Segment Open

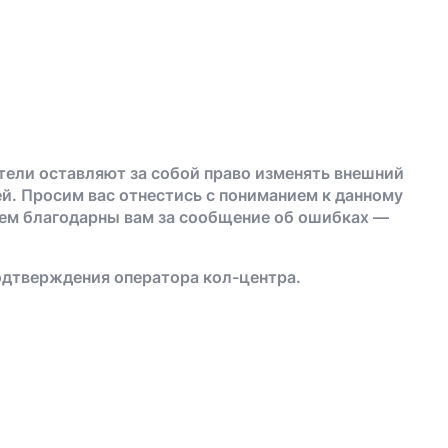
тели оставляют за собой право изменять внешний
й. Просим вас отнестись с пониманием к данному
дем благодарны вам за сообщение об ошибках —
одтверждения оператора кол-центра.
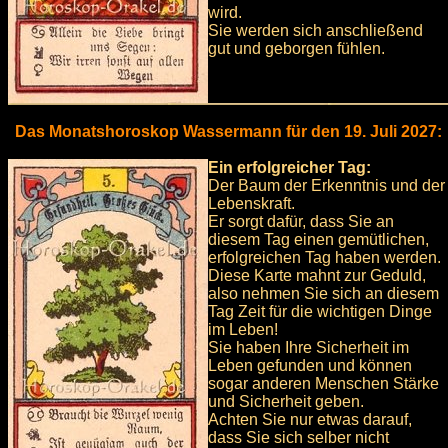
wird.
Sie werden sich anschließend
gut und geborgen fühlen.
Das Monatshoroskop Wassermann für den 19. Juli 2027:
Ein erfolgreicher Tag:
Der Baum der Erkenntnis und der
Lebenskraft.
Er sorgt dafür, dass Sie an
diesem Tag einen gemütlichen,
erfolgreichen Tag haben werden.
Diese Karte mahnt zur Geduld,
also nehmen Sie sich an diesem
Tag Zeit für die wichtigen Dinge
im Leben!
Sie haben Ihre Sicherheit im
Leben gefunden und können
sogar anderen Menschen Stärke
und Sicherheit geben.
Achten Sie nur etwas darauf,
dass Sie sich selber nicht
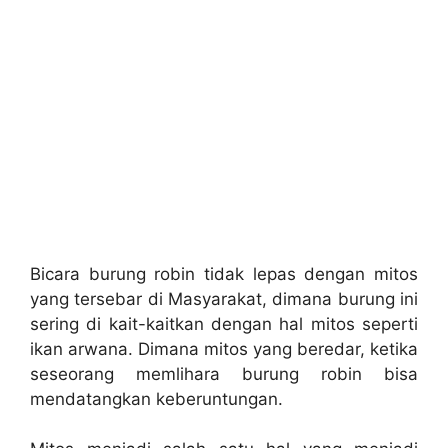
Bicara burung robin tidak lepas dengan mitos
yang tersebar di Masyarakat, dimana burung ini
sering di kait-kaitkan dengan hal mitos seperti
ikan arwana. Dimana mitos yang beredar, ketika
seseorang memlihara burung robin bisa
mendatangkan keberuntungan.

Segment Closed

-- WHAT YOU HAVE TO DO --
Write out exactly the lines from the one containing "also nehmen Sie sich an diesem" through the last line of the records above, both ends included, and leave out any pictures.

-- TASK RESULT --
also nehmen Sie sich an diesem
Tag Zeit für die wichtigen Dinge
im Leben!
Sie haben Ihre Sicherheit im
Leben gefunden und können
sogar anderen Menschen Stärke
und Sicherheit geben.
Achten Sie nur etwas darauf,
dass Sie sich selber nicht
Bicara burung robin tidak lepas dengan mitos
yang tersebar di Masyarakat, dimana burung ini
sering di kait-kaitkan dengan hal mitos seperti
ikan arwana. Dimana mitos yang beredar, ketika
seseorang memlihara burung robin bisa
mendatangkan keberuntungan.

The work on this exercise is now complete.